8 февраля. Воскресенье
Выставка социалистических стран88 . Интереснее, чем я думала. Очень хорош Китай. Вернулись к своей манере. Вьетнам — своеобразен. Много хорошего в Болгарии. Польшу невозможно смотреть. Толпа и споры как на фестивальной выставке — много картин с формальными приемами. Все называют абстракцией. Хотя по-моему это не абстракция.
Спорят. Многие говорят: «А я не могу это назвать чушью. Я этого не понимаю». Я немножко поговорила о том, что не надо зубоскалить, даже если это ошибки, то кровавые. Спорила тихо, спокойно и не в той толпе. Это хорошо. Очень меня раздражает это невежественное зубоскальство. Ведь это и вправду для многих кровавая битва за сокрытую истину. Поиски четвертых измерений. А тут полковник: «Мой сын лучше рисует… Га-га-га!!!» Ясно одно. Искусство должно иметь манеру.
Пластов — есть! И Дейнека — есть! <…> В нашем зале много старья. Очень много. Сколько можно принимать в комсомол одну и ту же девочку89 .
22 февраля 1959, воскресенье
После передачи поехали к Наровчатовым. Квартира — лучше двухкомнатных. Комната большая, кухня большая, ванна большая. Комнату не загромождают. Хорошо.
Сергей собрал уже сборник Павла Когана90 . Очень я волновалась, слушая его. Не будущий большой поэт. А уже бывший, состоявшийся большой поэт.
Сережа: «Я отлично понимаю, что это первая и последняя книга Павла. И пусть меня ругают — я постарался вложить в нее все, что только можно». На обложке он хочет, чтобы был овал, перечеркнутый углом, и эпиграф ко всей книге: «Я с детства не любил овал, / Я с детства угол рисовал». Целый раздел вокруг Бригантины. И чудо — там есть стихи прямо о Грине с Лиссом и Зурбаганом. Стихи об искусстве.

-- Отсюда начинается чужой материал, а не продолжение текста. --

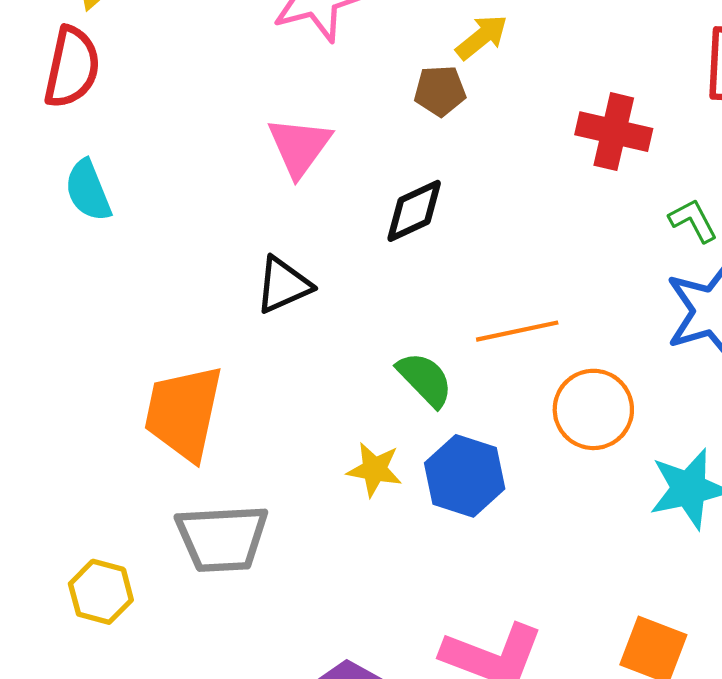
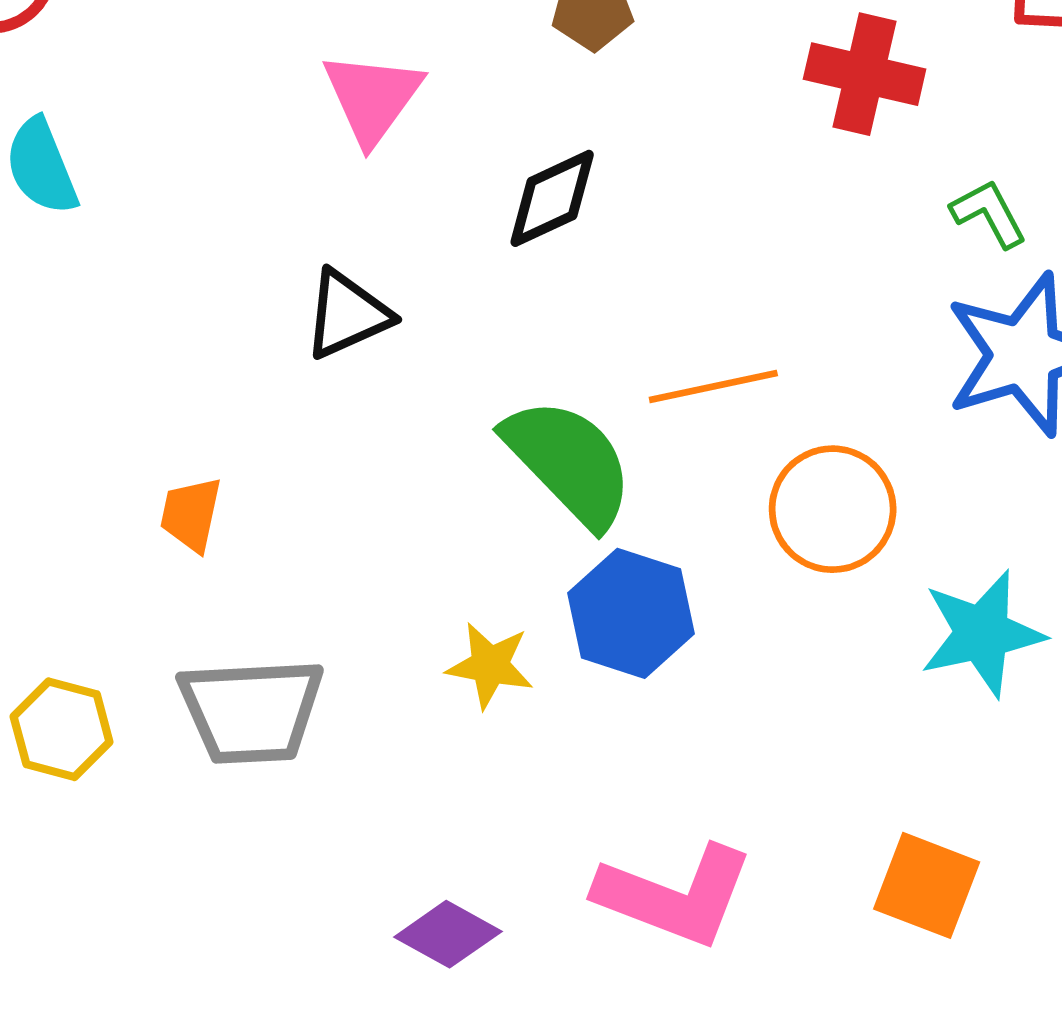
green semicircle: (425, 379) -> (569, 462), size x1.5
orange trapezoid: (184, 413) -> (191, 514), size x0.5
yellow star: (374, 470) -> (490, 665), moved
yellow hexagon: (101, 592) -> (62, 729), moved

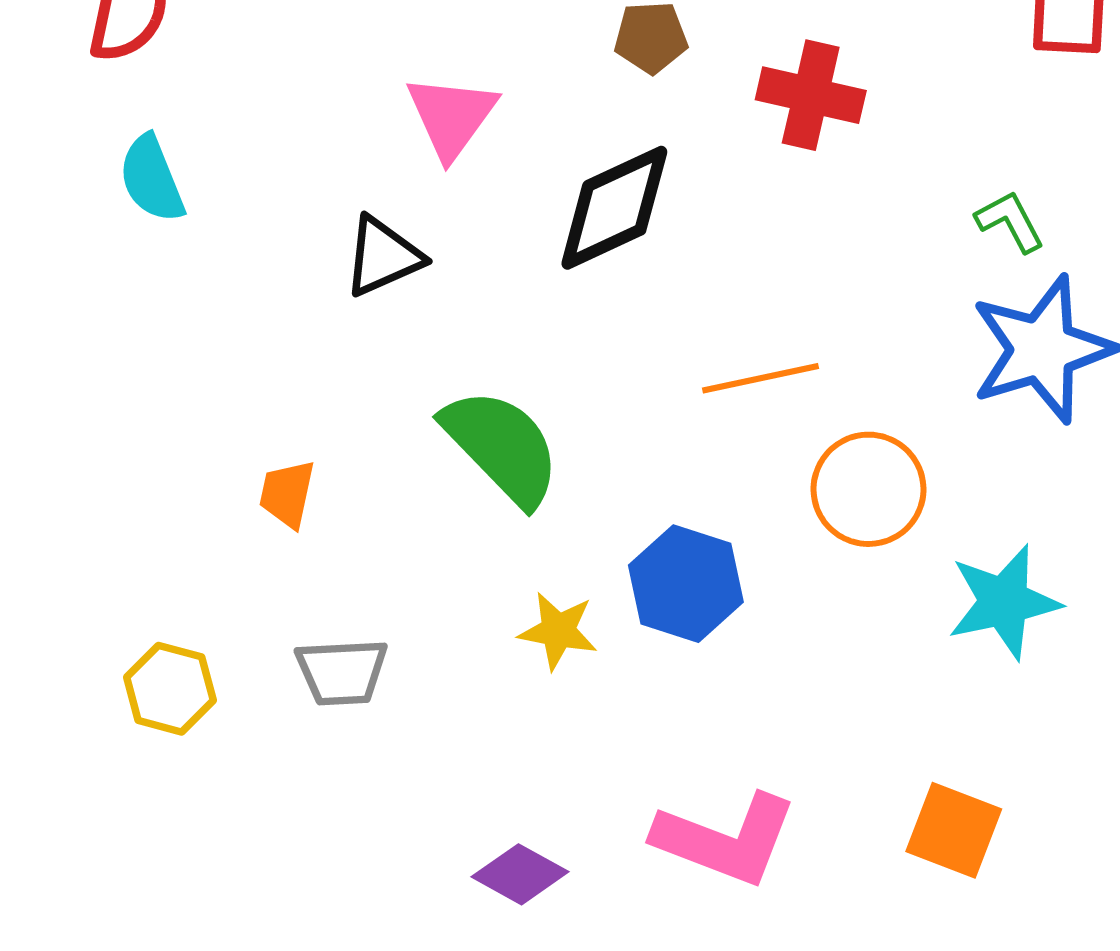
red cross: (865, 74) -> (811, 95), moved
black diamond: (552, 198) -> (614, 208), size x1.4
black triangle: (347, 314) -> (383, 256), moved
green semicircle: (569, 462) -> (502, 447), moved
gray trapezoid: (251, 711) -> (342, 672), size x0.7

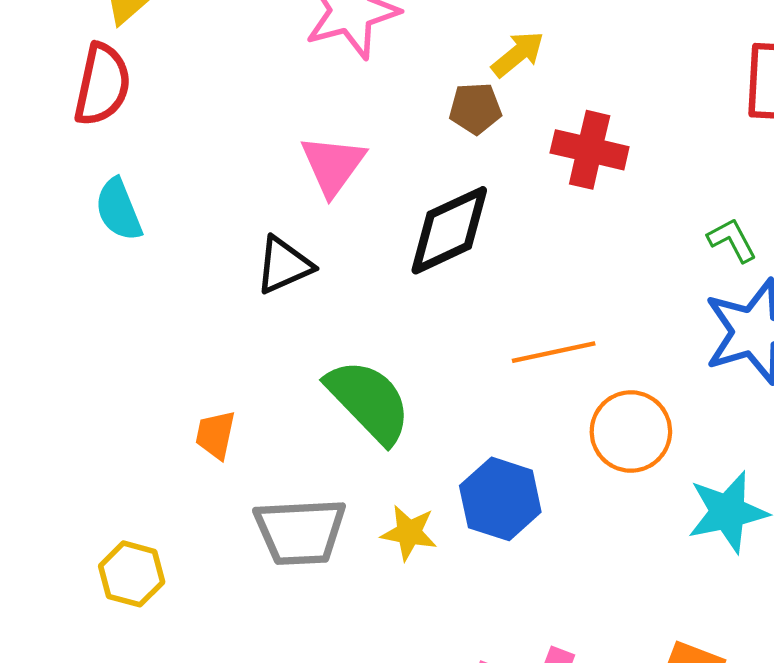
gray trapezoid: (342, 672) -> (300, 532), moved, size x1.4

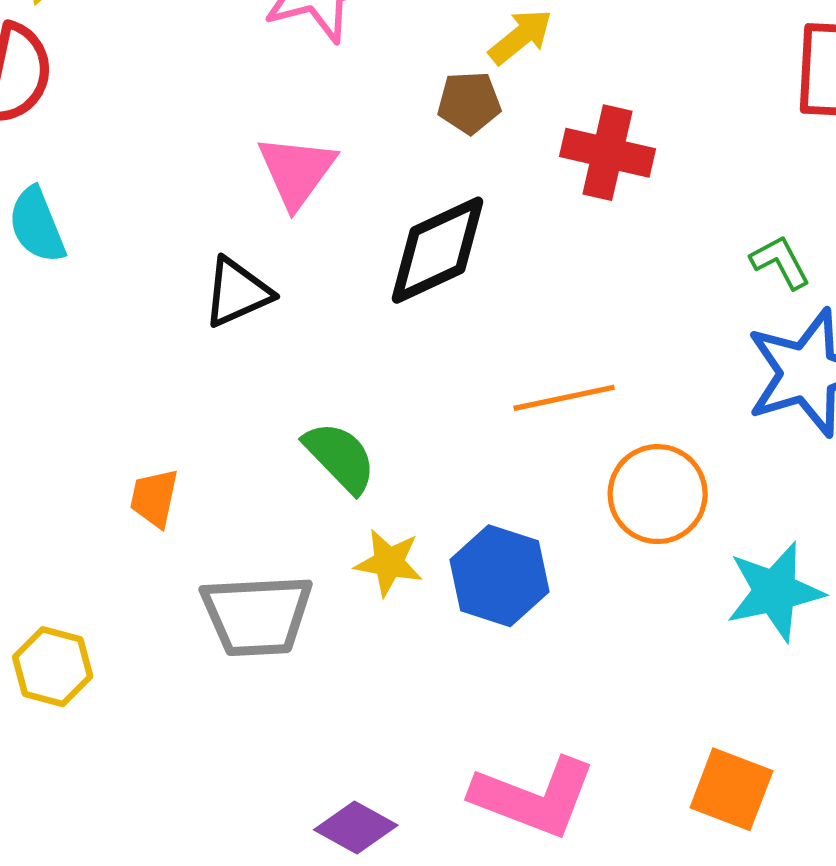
green semicircle: (369, 401) -> (340, 457), size x0.7
yellow star: (409, 533) -> (389, 563), moved

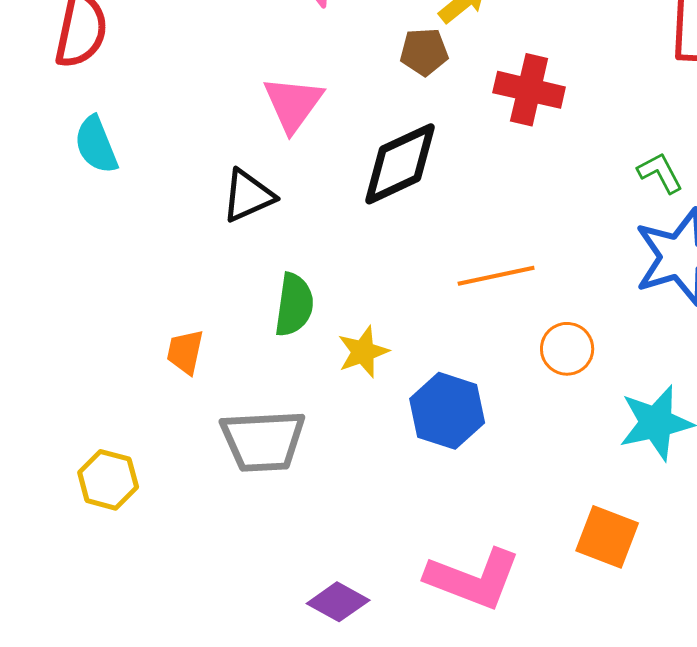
green semicircle: (340, 457) -> (294, 305), moved, turned 52
orange circle: (658, 494) -> (567, 349), size x0.7
yellow star: (389, 563) -> (363, 352), moved, turned -30
orange square: (731, 789) -> (607, 537), moved

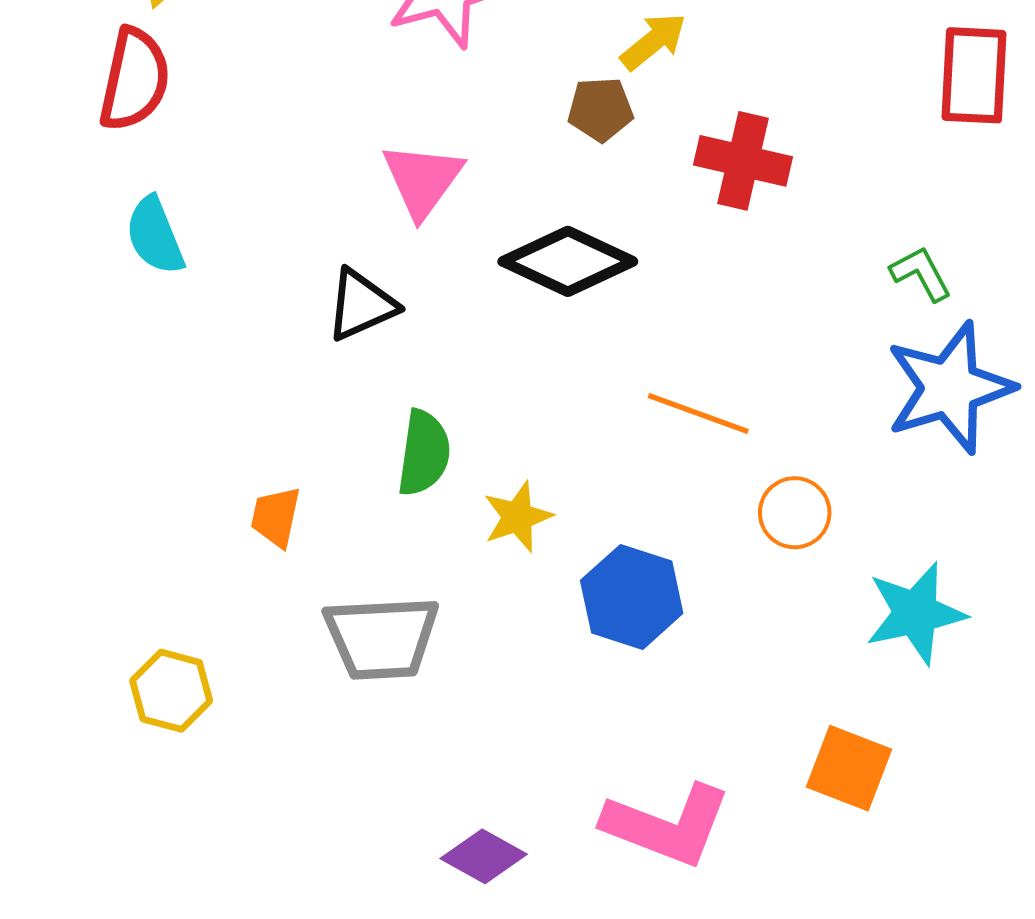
black diamond: (400, 164) -> (568, 261), turned 50
orange line: (496, 276) -> (698, 414), turned 32

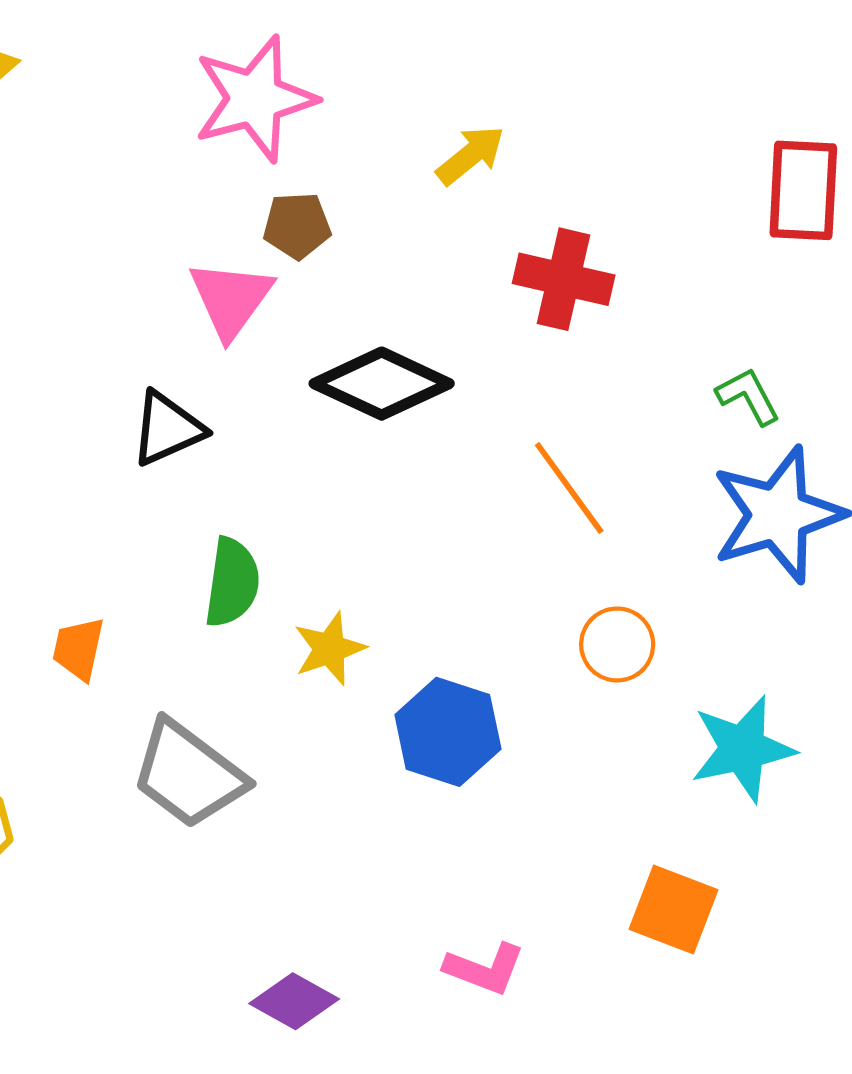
brown pentagon: (600, 109) -> (297, 226), moved
orange line: (698, 414) -> (569, 488), moved, turned 34
gray trapezoid: (382, 638) -> (188, 774), turned 40
pink L-shape: (667, 825) -> (485, 969), size x0.6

Спасибо Сереже. Сбываются мечты долгих лет. Я рассказала Сереже, как говорила в сорок шестом: «Две жены91 осталось у человека и не могут собрать сборника». Он: «И вот, не жена, никто, а я собираю. Честное слово, мне многие грехи на том свете спишутся за это».
Книга отца. Большой альбом, отпечатанный на машинке, с портретом Павла. Красивый. Отец: «Бывало, Павел лежит на диване, задрав ноги. Я говорю: «В кого ты такой бездельник вышел?». А он: «Оставь, папа, я работаю». Я тогда не понимал».
Сергей: «Не могу я с его отцом встречаться. Слеза прошибает».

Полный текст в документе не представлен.